Board Meetings and Committees
Our Board of Directors held eight meetings during fiscal 2012. The Board of Directors met in Executive Session four times during fiscal 2012. In fiscal 2012, the Board of Directors had a standing Audit Committee, Governance Committee and Compensation Committee. During fiscal 2012, the Audit Committee met twelve times, the Compensation Committee met six times and the Governance Committee met two times. In addition to formal committee meetings, the chairmen of the committees engaged in regular discussions with management regarding various issues relevant to their respective committees. All incumbent directors attended 75% or more of the total number of meetings of the Board of Directors during fiscal 2012. All incumbent directors who served on the Compensation, Audit and Governance Committees attended 75% or more of the total number of committee meetings during fiscal 2012. All members of our Board were present at the fiscal 2011 Annual Meeting of Shareholders. We encourage director attendance at the Annual Meeting of Shareholders.

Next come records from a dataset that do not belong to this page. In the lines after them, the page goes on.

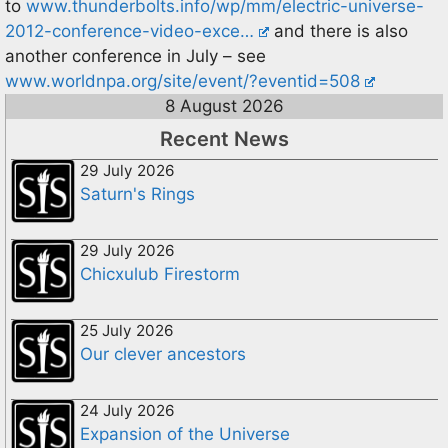
to
www.thunderbolts.info/wp/mm/electric-universe-
2012-conference-video-exce…
and there is also
another conference in July – see
www.worldnpa.org/site/event/?eventid=508
8 August 2026
Recent News
29 July 2026
Saturn's Rings
29 July 2026
Chicxulub Firestorm
25 July 2026
Our clever ancestors
24 July 2026
Expansion of the Universe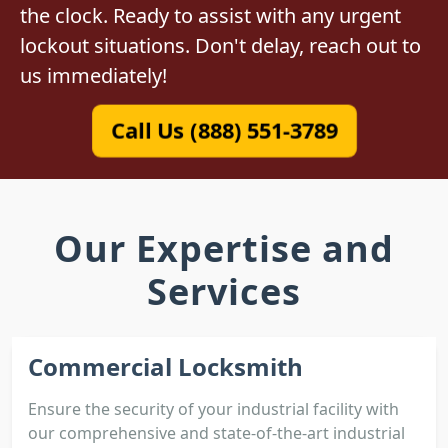
the clock. Ready to assist with any urgent
lockout situations. Don't delay, reach out to
us immediately!
Call Us (888) 551-3789
Our Expertise and
Services
Commercial Locksmith
Ensure the security of your industrial facility with
our comprehensive and state-of-the-art industrial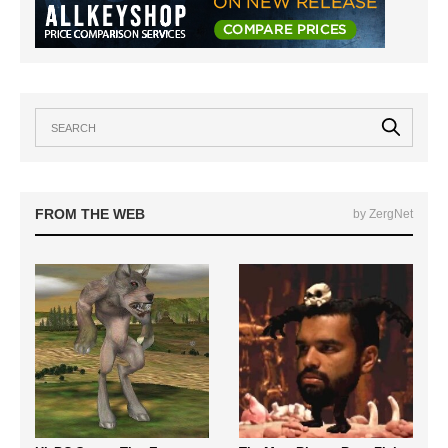
FROM THE WEB
by ZergNet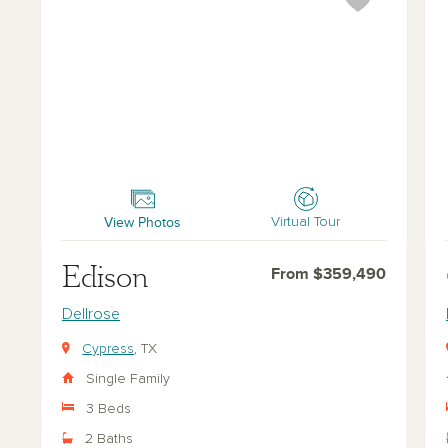
Edison
Ch
View Photos
Virtual Tour
Edison
From $359,490
Dellrose
Cypress
, TX
Single Family
3 Beds
2 Baths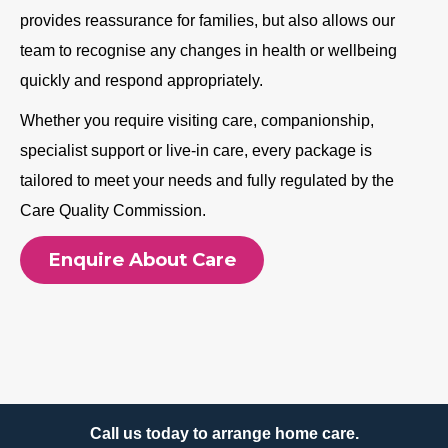
provides reassurance for families, but also allows our
team to recognise any changes in health or wellbeing
quickly and respond appropriately.
Whether you require visiting care, companionship,
specialist support or live-in care, every package is
tailored to meet your needs and fully regulated by the
Care Quality Commission.
Enquire About Care
Call us today to arrange home care.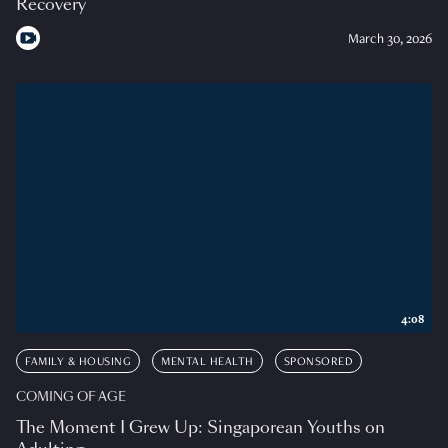
Recovery
March 30, 2026
4:08
FAMILY & HOUSING
MENTAL HEALTH
SPONSORED
COMING OF AGE
The Moment I Grew Up: Singaporean Youths on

The Audit Committee, the Governance Committee and the Compensation Committee each have written charters that comply with federal and NASDAQ rules relating to corporate governance matters. Copies of the committee charters as well as our Corporate Governance Guidelines are available at www.micron.com and are also available in print upon request to corporatesecretary@micron.com. The Board has determined that all the members of the Audit Committee, the Governance Committee, and the Compensation Committee satisfy the independence requirements of applicable federal laws and the Listing Rules of NASDAQ for such committees.
Our Corporate Governance Guidelines specify a mandatory retirement age of 70 for members of its Board of Directors.
Audit Committee
Ms. Johnson and Messrs. Bailey and Switz currently serve on the Audit Committee. Ms. Johnson has served as the Chairman of the Audit Committee since October 2010. The Board has determined that Ms. Johnson and Messrs. Bailey and Switz each qualify as an "audit committee financial expert" for purposes of the rules and regulations of the SEC. The purpose of the Audit Committee is to assist the Board in overseeing and monitoring:
the integrity of our financial statements;
the performance of our internal audit function;
the performance of our Independent Registered Public Accounting Firm;
the qualifications and independence of our Independent Registered Public Accounting Firm; and
our compliance with legal and regulatory requirements.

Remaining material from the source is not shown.